Wednesday, August 04, 2010

 

Pandora's Bluff & The Irresponsibiliad


I have finally decided on a title for the 1000 story cycle I have been working on for the past twenty years. PANDORA'S BLUFF. I like the allusion to Classical mythology, to the box full of troubles and the tiny but indomitable figure of 'Hope' at the very bottom. But in my scheme it is reversed -- lots of little 'hopes' and one Big Trouble. It's a pleasing title, cynical without being bitter, and it should help me feel that all the stories I have ever written really are part of just one work, however bloated or asymmetric it might eventually turn out to be. So then: I'm now confidently able to declare that I am 54.1% of the way through Pandora's Bluff...

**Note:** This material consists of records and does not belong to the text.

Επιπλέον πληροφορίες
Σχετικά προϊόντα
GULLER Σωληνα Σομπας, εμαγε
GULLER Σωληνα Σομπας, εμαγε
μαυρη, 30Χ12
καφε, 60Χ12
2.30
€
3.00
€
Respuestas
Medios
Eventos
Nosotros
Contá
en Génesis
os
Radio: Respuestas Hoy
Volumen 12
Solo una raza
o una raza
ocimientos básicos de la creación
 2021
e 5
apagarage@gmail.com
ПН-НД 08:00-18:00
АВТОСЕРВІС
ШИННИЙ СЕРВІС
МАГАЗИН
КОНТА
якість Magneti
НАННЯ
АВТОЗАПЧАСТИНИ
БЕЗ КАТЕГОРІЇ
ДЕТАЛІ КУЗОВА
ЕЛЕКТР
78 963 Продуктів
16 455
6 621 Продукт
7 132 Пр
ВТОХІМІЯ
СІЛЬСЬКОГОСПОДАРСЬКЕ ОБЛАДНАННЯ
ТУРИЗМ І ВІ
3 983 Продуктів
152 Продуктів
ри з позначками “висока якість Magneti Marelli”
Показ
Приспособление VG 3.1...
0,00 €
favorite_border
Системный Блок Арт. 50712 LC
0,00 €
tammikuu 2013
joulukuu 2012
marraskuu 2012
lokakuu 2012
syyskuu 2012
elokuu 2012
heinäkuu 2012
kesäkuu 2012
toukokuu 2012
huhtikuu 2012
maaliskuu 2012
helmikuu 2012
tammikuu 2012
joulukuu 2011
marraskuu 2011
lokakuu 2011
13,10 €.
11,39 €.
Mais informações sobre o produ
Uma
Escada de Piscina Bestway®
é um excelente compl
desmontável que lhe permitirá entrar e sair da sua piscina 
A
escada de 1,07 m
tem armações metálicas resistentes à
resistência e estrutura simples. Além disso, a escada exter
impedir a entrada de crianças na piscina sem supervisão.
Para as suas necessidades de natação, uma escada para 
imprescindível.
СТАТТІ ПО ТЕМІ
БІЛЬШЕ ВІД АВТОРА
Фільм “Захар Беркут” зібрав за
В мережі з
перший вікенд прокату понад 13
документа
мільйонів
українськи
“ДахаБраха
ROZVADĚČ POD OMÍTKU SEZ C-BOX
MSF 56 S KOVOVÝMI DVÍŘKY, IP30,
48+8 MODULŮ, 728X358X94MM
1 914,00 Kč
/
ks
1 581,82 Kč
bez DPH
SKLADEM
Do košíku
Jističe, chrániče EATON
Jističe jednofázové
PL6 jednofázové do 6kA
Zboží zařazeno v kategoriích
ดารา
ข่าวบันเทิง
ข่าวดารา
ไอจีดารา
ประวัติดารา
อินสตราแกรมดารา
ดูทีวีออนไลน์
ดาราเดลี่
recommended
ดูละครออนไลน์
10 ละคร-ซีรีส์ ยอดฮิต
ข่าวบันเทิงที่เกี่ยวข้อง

I have also decided on an overarching title for the series of historical novels I plan to begin writing when I turn 50 -- if I live that long, of course! That title is THE IRRESPONSIBILIAD. I say a 'series of historical novels' but in fact the idea is to write just one vast novel -- the longest novel ever written. I first conceived the notion of doing this when I was 16. I envisaged a family saga starting in the year 5000 BC and following a single line of descent through 270 generations to the present day. Really it's just a grandiose excuse to explore every ancient civilisation that has ever fascinated me: the representative of each generation will travel geographically as well as through time, just like our real ancestors did, taking part in some of the key moments of history. Naturally, without having the grounding of the same characters throughout the work there needs to be something else to act as a structural glue, to ensure that The Irresponsibiliad truly can be defined as a proper novel rather than a sequence of separate incidents. I believe I have found the perfect backbone for the immense arc of this project: genetic workshyness. Each new descendant will attempt to live a life of minimal toil within their particular milieu, with varying degrees of success from none at all to plenty. This single chronic quirk should lead the cast of the book into conflict with society and authority: into revolution, evolution and maybe even transcendence.

That all remains to be seen... The project is almost certainly beyond my abilities anyway. The amount of research necessary even for its commencement is prodigious. So far I know only that the first volume will be called The Sky Saw and will be set in Ancient Sumer. I have long been intrigued by the Sumerians, the inventors of writing, the wheel, beer and boardgames; and the benefactors to mankind of the oldest book of fiction, The Epic of Gilgamesh. It was The Hamlyn Children's History of the World, one of the favourite volumes of my boyhood, that first revealed the existence of the Sumerians to me. Recently I spotted a copy in a charity shop and bought it for reasons of nostalgia...

I don't know if The Irresponsibiliad will be contained within Pandora's Bluff or not; I always assumed it would, but now I'm not so sure. I can imagine writing 1000 linked stories but I can't imagine finishing the longest novel ever written. No matter: it is always better to be magniloquent than modest in one's schemes! And yet I tend to keep my biggest projects locked inside my head. This one has been mostly locked up for 27 years and it feels good to set it free at last!